Ridley Scott's Blade Runner (1982) belongs, according to Forest Pyle to the subgenre of sci-fi, which builds a story on a "distinctly dystopian tone and premise" and uses "the cyborg - hybrid of human and machine - its thematic and formal focus". But Blade Runner brings more than that. The film is multilayered, thrilling and unsettling, offering visual richness which contributes to the overall futuristic vision of not only a sprawling, technological metropolis, but of an empty, impersonal place. The issues, which I am going to be dealing with, sprang from the materials we read in our seminars in connection with postmodernism and Blade Runner. In addition, I will also be drawing upon Vivian Sobchak's Screening Space; mainly the chapter devoted to postfuturism.
In my essay, there are several topics, which I would like to discuss; first it's Giulliana Bruno's term pastiche and its different realisations that could be found in the film. Secondly, it's the problem of androids and to them connected questions of humanity, history and memory.

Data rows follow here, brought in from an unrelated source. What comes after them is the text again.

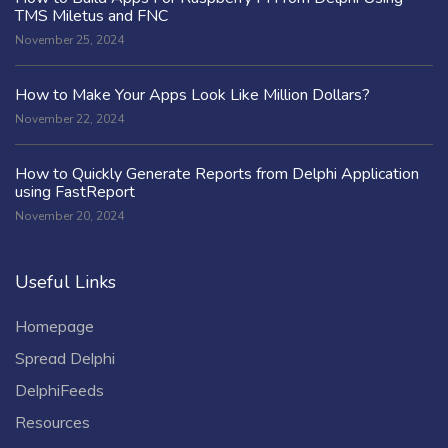
TMS Miletus and FNC
November 25, 2024
How to Make Your Apps Look Like Million Dollars?
November 22, 2024
How to Quickly Generate Reports from Delphi Application
using FastReport
November 20, 2024
Useful Links
Homepage
Spread Delphi
DelphiFeeds
Resources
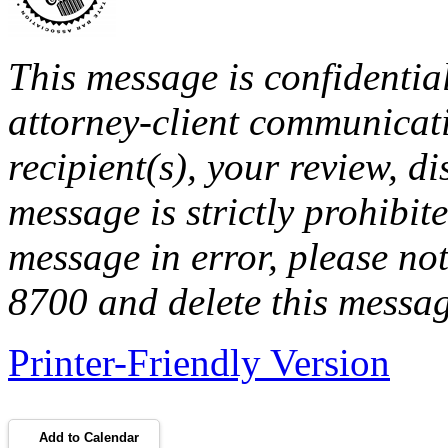
This message is confidentia
attorney-client communicati
recipient(s), your review, di
message is strictly prohibite
message in error, please no
8700 and delete this messa
Printer-Friendly Version
Add to Calendar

Guilliana Bruno in her essay called Ramble City: Postmodernism and Blade Runner explains the term of pastiche as follows; it's "intended as an aesthetic of quotations pushed to the limit; it is an incorporation of form, an imitation of dead styles deprived of any satirical impulse". Vivian Sobchak in her book defined the term as: "a nonhierarchial collection of heterogeneous forms and styles from a variety of heretofore distinguishable spaces and times". From the above quotes it is clear that the term pastiche suggests certain melange and collages of different and in its character opposite features which, when put together, create the characteristic picture of a post-futuristic town. All this is very much mirrored in the visual aspects of Blade Runner. As far as the space from the point of view of pastiche is concerned, the viewer from the firsts shots is faced with powerful but decrepit Los Angeles, in which architectural elements constitute the notion of the film's heterogeneity and ambiguity at the same time. As mutual contrasts stand out the building of the Tyrell Corporation and the one in which J.F. Sebastian owned a flat. The first one is a mix on its own because from the inside it very much resembles an Egyptian pyramid but from the outside one has a feeling of looking at a microchip.